In particular, consider the first few pages of X.G. Wen's paper "Theory of the edge states in fractional quantum Hall effects". Here, Wen defines a fermionic field $\Psi(x,t)$ in (1+1) dimensions in terms of a bosonic field $\phi(x,t)$ as

$$ \Psi(x,t) \propto e^{i\frac{1}{\nu}\phi(x,t)} .$$

The number $\nu$ is the filling fraction of the FQHE, which we shall set to $\nu=1/3$ for simplicity. The bosonic field fulfills the somewhat strange commutation relations

$$ [\phi(x,y),\phi(y,t)] = i\pi\nu\,\text{sgn}(x-y) $$

which are necessary to make $\Psi(x,t)$ anticommute like a proper fermion

$$ \lbrace \Psi(x,t), \Psi^\dagger(y,t) \rbrace = \delta(x-y) .$$

Moreover, the bosonic field satisfies the equation of motion

$$ (\partial_t-v\partial_x) \phi(x,t) = 0 .$$

Some operator algebra shows that $\Psi(x,t)$ is also a solution to this equation of motion. However, it appears to me that these two requirements, anticommutation and the equation of motion, already fix the Green's function of the fermion!

However, Wen goes on to note that these fermions have the Green's function (equation (2.12) in the paper)

$$ G(x,t) = \langle T(\Psi^\dagger(x,t) \Psi(0)) \rangle = \exp[\langle\frac1{\nu^2}\phi(x,t)\phi(0)\rangle] \propto \frac{1}{(x-vt)^{1/\nu}} .$$

I do not understand how this can be. After all, from the anticommutation relations and the equation of motion, we can calculate the Green's function to be

$$ G(x,t) \propto \frac{1}{x-vt} .$$

To do this, define Fourier modes $\Psi_k, \Psi^\dagger_k$, obtain the usual anticommutation relations for these, solve the equation of motion, and transform back into real space. The result will be as noted, and the exponent $1/\nu$ will be missing.

Where did the exponent $1/\nu$ go? What's wrong with calculating the Green's function from the anticommutation relations and the equation of motion?

Maybe there's something going on inside the $\delta(x-y)$ part of the anticommutation relations? If so, what exactly? Or maybe something about the ground state? Or something about the bosonization procedure as a whole?
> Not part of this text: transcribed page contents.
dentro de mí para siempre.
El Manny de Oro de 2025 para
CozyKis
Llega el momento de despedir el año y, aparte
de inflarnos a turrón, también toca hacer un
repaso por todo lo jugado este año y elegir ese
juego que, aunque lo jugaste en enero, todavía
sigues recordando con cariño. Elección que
This post imported from StackExchange Physics at 2014-04-04 16:15 (UCT), posted by SE-user Greg Graviton
asked Oct 23, 2011 in Theoretical Physics by Greg Graviton (775 points) [ no revision ]
Are you properly taking into account the normal ordered product in the definition of $\Psi$?

This post imported from StackExchange Physics at 2014-04-04 16:15 (UCT), posted by SE-user José Figueroa-O'Farrill
@JoséFigueroa-O'Farrill: No, but that shouldn't affect the anticommutation relations and the equation of motion? The ground state may be different, but I have a hard time seeing how a different ground state might give rise to a different exponent in the Greens function.
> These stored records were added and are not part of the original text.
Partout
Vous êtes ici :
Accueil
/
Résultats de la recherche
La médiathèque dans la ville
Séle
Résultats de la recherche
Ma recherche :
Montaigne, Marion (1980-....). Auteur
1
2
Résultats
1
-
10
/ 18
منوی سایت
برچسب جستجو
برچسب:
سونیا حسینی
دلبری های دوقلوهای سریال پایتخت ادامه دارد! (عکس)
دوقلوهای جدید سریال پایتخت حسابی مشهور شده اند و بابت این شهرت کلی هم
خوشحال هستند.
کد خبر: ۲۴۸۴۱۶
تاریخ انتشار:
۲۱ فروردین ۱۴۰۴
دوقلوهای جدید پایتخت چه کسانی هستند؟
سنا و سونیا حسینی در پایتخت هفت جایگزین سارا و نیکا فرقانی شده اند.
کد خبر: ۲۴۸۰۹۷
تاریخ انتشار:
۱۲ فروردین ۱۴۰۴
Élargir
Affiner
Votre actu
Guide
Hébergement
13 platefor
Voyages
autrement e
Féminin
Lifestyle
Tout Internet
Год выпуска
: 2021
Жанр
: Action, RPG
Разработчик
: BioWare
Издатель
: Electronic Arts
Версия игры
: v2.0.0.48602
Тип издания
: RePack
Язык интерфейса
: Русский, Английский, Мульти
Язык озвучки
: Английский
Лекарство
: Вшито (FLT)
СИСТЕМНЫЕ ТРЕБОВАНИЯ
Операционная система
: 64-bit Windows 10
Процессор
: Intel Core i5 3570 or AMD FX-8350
This post imported from StackExchange Physics at 2014-04-04 16:15 (UCT), posted by SE-user Greg Graviton
Actually they do. This sort of calculation is typical in conformal field theory, a subject I am much more comfortable with than the FQHE. In CFT, the bosonic fields are not local, but their currents are. The commutation relations of the bosons can be read from their operator product expansion, which is logarithmic. The calculation of the two point function of normal-ordered exponentials can be found in many places; e.g., §6.3.2 in "Conformal field theory" by Di Francesco, Mathieu and Sénéchal.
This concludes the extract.